[EXERCISE]: Each line of the listing below must be retyped exactly, with images left out.

/---

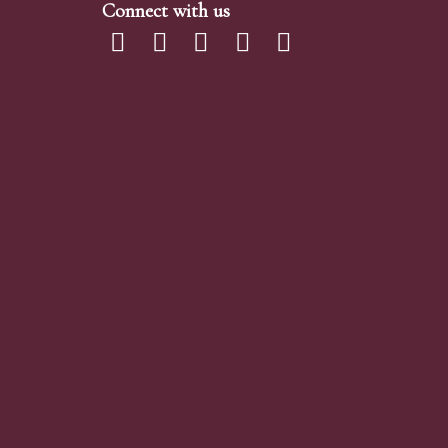
Connect with us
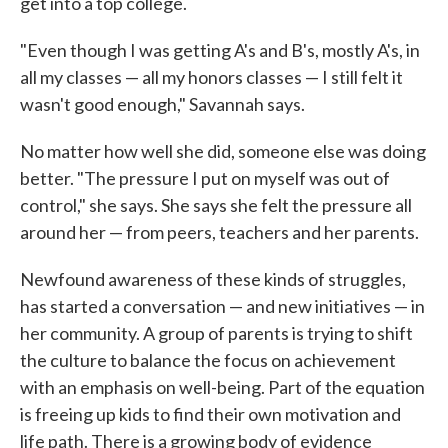
get into a top college.
"Even though I was getting A's and B's, mostly A's, in
all my classes — all my honors classes — I still felt it
wasn't good enough," Savannah says.
No matter how well she did, someone else was doing
better. "The pressure I put on myself was out of
control," she says. She says she felt the pressure all
around her — from peers, teachers and her parents.
Newfound awareness of these kinds of struggles,
has started a conversation — and new initiatives — in
her community. A group of parents is trying to shift
the culture to balance the focus on achievement
with an emphasis on well-being. Part of the equation
is freeing up kids to find their own motivation and
life path. There is a growing body of evidence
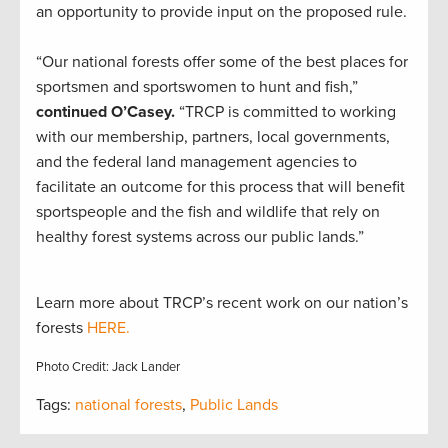
an opportunity to provide input on the proposed rule.
“Our national forests offer some of the best places for
sportsmen and sportswomen to hunt and fish,”
continued O’Casey.
“TRCP is committed to working
with our membership, partners, local governments,
and the federal land management agencies to
facilitate an outcome for this process that will benefit
sportspeople and the fish and wildlife that rely on
healthy forest systems across our public lands.”
Learn more about TRCP’s recent work on our nation’s
forests
HERE.
Photo Credit: Jack Lander
Tags:
national forests
,
Public Lands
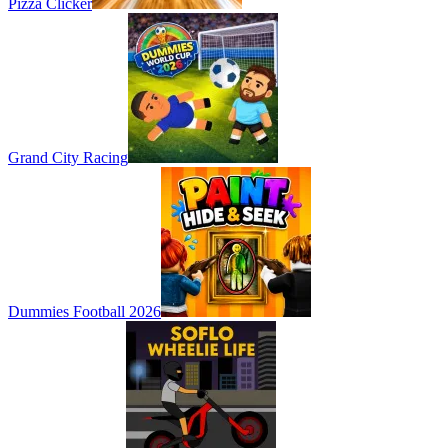
Pizza Clicker
Grand City Racing
Dummies Football 2026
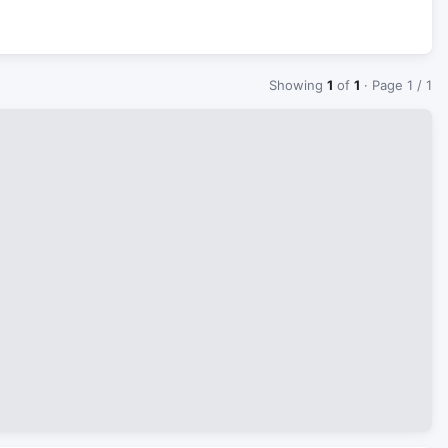
Showing
1
of
1
· Page 1 / 1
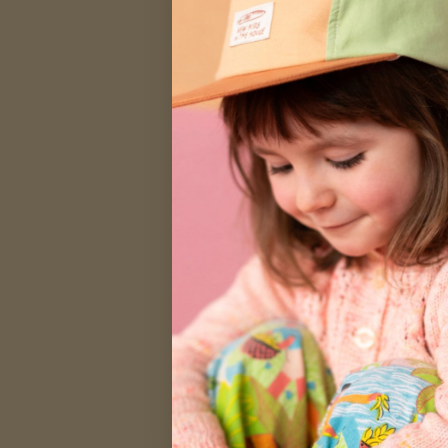
SALE
SA
Women's Ret
Garden
$26.00
$44.00
XS
S
M
L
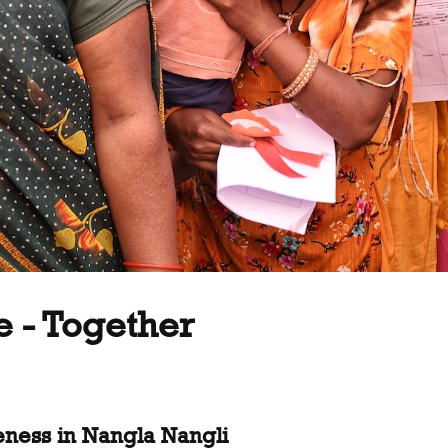
e - Together
eness in Nangla Nangli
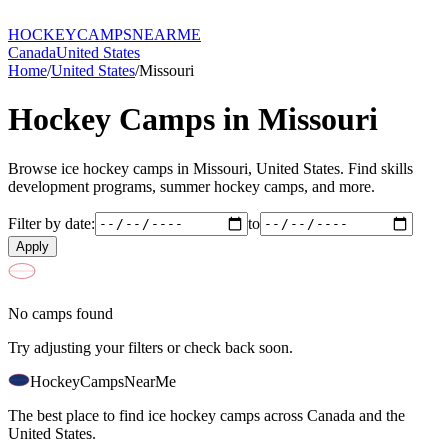
HOCKEY
CAMPS
NEARME
Canada
United States
Home
/
United States
/
Missouri
Hockey Camps in
Missouri
Browse ice hockey camps in
Missouri
,
United States
. Find skills
development programs, summer hockey camps, and more.
Filter by date:
to
Apply
No camps found
Try adjusting your filters or check back soon.
HockeyCamps
NearMe
The best place to find ice hockey camps across Canada and the
United States.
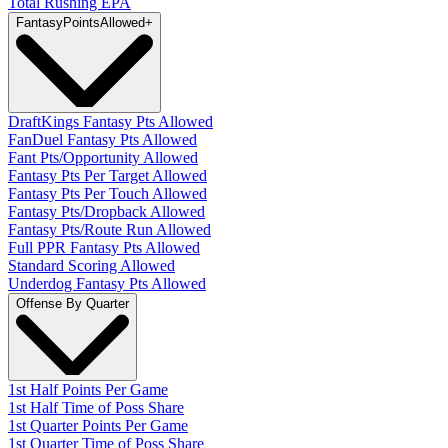
Total Rushing EPA
Fantasy
PointsAllowed
+
DraftKings Fantasy Pts Allowed
FanDuel Fantasy Pts Allowed
Fant Pts/Opportunity Allowed
Fantasy Pts Per Target Allowed
Fantasy Pts Per Touch Allowed
Fantasy Pts/Dropback Allowed
Fantasy Pts/Route Run Allowed
Full PPR Fantasy Pts Allowed
Standard Scoring Allowed
Underdog Fantasy Pts Allowed
Offense By Quarter
1st Half Points Per Game
1st Half Time of Poss Share
1st Quarter Points Per Game
1st Quarter Time of Poss Share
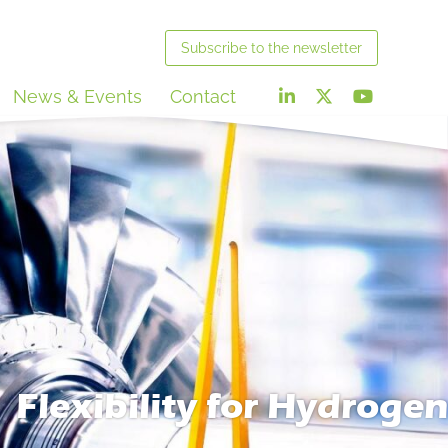
Subscribe
to the newsletter
News & Events
Contact
Flexibility for Hydrogen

\---

[RESULT BELOW]:
Connect with us
get into a top college.
"Even though I was getting A's and B's, mostly A's, in
all my classes — all my honors classes — I still felt it
wasn't good enough," Savannah says.
No matter how well she did, someone else was doing
better. "The pressure I put on myself was out of
control," she says. She says she felt the pressure all
around her — from peers, teachers and her parents.
Newfound awareness of these kinds of struggles,
has started a conversation — and new initiatives — in
her community. A group of parents is trying to shift
the culture to balance the focus on achievement
with an emphasis on well-being. Part of the equation
is freeing up kids to find their own motivation and
life path. There is a growing body of evidence
an opportunity to provide input on the proposed rule.
“Our national forests offer some of the best places for
sportsmen and sportswomen to hunt and fish,”
continued O’Casey.
“TRCP is committed to working
with our membership, partners, local governments,
and the federal land management agencies to
facilitate an outcome for this process that will benefit
sportspeople and the fish and wildlife that rely on
healthy forest systems across our public lands.”
Learn more about TRCP’s recent work on our nation’s
forests
HERE.
Photo Credit: Jack Lander
Tags:
national forests
,
Public Lands
Pizza Clicker
Grand City Racing
Dummies Football 2026
Showing
1
of
1
· Page 1 / 1
SALE
SA
Women's Ret
Garden
$26.00
$44.00
XS
S
M
L
e - Together
eness in Nangla Nangli
HOCKEY
CAMPS
NEARME
Canada
United States
Home
/
United States
/
Missouri
Hockey Camps in
Missouri
Browse ice hockey camps in
Missouri
,
United States
. Find skills
development programs, summer hockey camps, and more.
Filter by date:
to
Apply
No camps found
Try adjusting your filters or check back soon.
HockeyCamps
NearMe
The best place to find ice hockey camps across Canada and the
United States.
Total Rushing EPA
Fantasy
PointsAllowed
+
DraftKings Fantasy Pts Allowed
FanDuel Fantasy Pts Allowed
Fant Pts/Opportunity Allowed
Fantasy Pts Per Target Allowed
Fantasy Pts Per Touch Allowed
Fantasy Pts/Dropback Allowed
Fantasy Pts/Route Run Allowed
Full PPR Fantasy Pts Allowed
Standard Scoring Allowed
Underdog Fantasy Pts Allowed
Offense By Quarter
1st Half Points Per Game
1st Half Time of Poss Share
1st Quarter Points Per Game
1st Quarter Time of Poss Share
Subscribe
to the newsletter
News & Events
Contact
Flexibility for Hydrogen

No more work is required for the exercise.